[Stored items]
Content starts
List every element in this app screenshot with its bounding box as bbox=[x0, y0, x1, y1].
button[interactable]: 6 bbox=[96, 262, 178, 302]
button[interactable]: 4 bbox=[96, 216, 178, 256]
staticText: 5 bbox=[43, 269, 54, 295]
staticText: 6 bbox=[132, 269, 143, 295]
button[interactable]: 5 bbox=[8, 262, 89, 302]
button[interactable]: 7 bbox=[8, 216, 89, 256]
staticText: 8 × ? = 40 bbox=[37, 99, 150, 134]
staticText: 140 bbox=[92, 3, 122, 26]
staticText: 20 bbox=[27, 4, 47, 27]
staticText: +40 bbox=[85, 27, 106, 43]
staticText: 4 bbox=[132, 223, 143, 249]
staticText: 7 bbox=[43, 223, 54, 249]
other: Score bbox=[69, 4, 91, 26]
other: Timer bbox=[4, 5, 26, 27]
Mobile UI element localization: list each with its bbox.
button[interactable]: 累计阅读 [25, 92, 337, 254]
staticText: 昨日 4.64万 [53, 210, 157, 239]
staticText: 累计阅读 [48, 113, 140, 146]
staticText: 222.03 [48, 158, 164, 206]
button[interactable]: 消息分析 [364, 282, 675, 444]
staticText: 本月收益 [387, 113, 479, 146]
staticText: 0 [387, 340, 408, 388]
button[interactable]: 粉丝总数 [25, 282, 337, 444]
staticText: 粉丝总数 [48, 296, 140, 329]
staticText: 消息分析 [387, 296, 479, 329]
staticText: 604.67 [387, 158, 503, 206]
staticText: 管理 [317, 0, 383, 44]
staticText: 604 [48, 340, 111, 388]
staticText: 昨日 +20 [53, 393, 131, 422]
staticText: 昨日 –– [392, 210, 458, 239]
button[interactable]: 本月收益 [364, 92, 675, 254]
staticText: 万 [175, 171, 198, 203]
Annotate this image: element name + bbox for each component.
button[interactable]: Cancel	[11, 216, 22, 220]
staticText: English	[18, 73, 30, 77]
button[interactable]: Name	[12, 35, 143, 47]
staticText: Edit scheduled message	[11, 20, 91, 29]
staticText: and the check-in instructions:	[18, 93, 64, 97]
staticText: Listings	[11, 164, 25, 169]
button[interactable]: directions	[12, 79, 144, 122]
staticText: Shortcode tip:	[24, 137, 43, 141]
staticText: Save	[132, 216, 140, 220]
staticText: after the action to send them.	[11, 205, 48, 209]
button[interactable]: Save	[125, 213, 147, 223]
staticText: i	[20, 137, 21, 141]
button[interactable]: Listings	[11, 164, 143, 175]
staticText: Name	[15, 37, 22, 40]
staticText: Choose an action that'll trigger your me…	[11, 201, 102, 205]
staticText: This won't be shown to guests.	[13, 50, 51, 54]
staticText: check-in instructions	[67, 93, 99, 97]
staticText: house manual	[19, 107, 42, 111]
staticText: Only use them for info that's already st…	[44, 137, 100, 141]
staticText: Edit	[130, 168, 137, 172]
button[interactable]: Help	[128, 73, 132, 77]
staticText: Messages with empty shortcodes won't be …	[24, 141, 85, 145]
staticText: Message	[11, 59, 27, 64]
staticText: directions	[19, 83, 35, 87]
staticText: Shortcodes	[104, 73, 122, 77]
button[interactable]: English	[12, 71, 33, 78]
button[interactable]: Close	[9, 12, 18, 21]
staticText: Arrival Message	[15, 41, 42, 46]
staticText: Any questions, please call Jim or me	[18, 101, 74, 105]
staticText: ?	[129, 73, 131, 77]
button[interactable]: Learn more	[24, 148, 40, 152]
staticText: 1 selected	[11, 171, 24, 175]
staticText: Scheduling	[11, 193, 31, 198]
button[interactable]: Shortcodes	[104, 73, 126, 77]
Content ends
Output only the lines from the one with "Annotate this image: element" through the last line of the entries above; please keep them exact.

Annotate this image: element name + bbox for each component.
button[interactable]: Cancel	[11, 216, 22, 220]
staticText: English	[18, 73, 30, 77]
button[interactable]: Name	[12, 35, 143, 47]
staticText: Edit scheduled message	[11, 20, 91, 29]
staticText: and the check-in instructions:	[18, 93, 64, 97]
staticText: Listings	[11, 164, 25, 169]
button[interactable]: directions	[12, 79, 144, 122]
staticText: Shortcode tip:	[24, 137, 43, 141]
staticText: Save	[132, 216, 140, 220]
staticText: after the action to send them.	[11, 205, 48, 209]
button[interactable]: Save	[125, 213, 147, 223]
staticText: i	[20, 137, 21, 141]
button[interactable]: Listings	[11, 164, 143, 175]
staticText: Name	[15, 37, 22, 40]
staticText: Choose an action that'll trigger your me…	[11, 201, 102, 205]
staticText: This won't be shown to guests.	[13, 50, 51, 54]
staticText: check-in instructions	[67, 93, 99, 97]
staticText: house manual	[19, 107, 42, 111]
staticText: Only use them for info that's already st…	[44, 137, 100, 141]
staticText: Edit	[130, 168, 137, 172]
button[interactable]: Help	[128, 73, 132, 77]
staticText: Messages with empty shortcodes won't be …	[24, 141, 85, 145]
staticText: Message	[11, 59, 27, 64]
staticText: directions	[19, 83, 35, 87]
staticText: Shortcodes	[104, 73, 122, 77]
button[interactable]: English	[12, 71, 33, 78]
button[interactable]: Close	[9, 12, 18, 21]
staticText: Arrival Message	[15, 41, 42, 46]
staticText: Any questions, please call Jim or me	[18, 101, 74, 105]
staticText: ?	[129, 73, 131, 77]
button[interactable]: Learn more	[24, 148, 40, 152]
staticText: 1 selected	[11, 171, 24, 175]
staticText: Scheduling	[11, 193, 31, 198]
button[interactable]: Shortcodes	[104, 73, 126, 77]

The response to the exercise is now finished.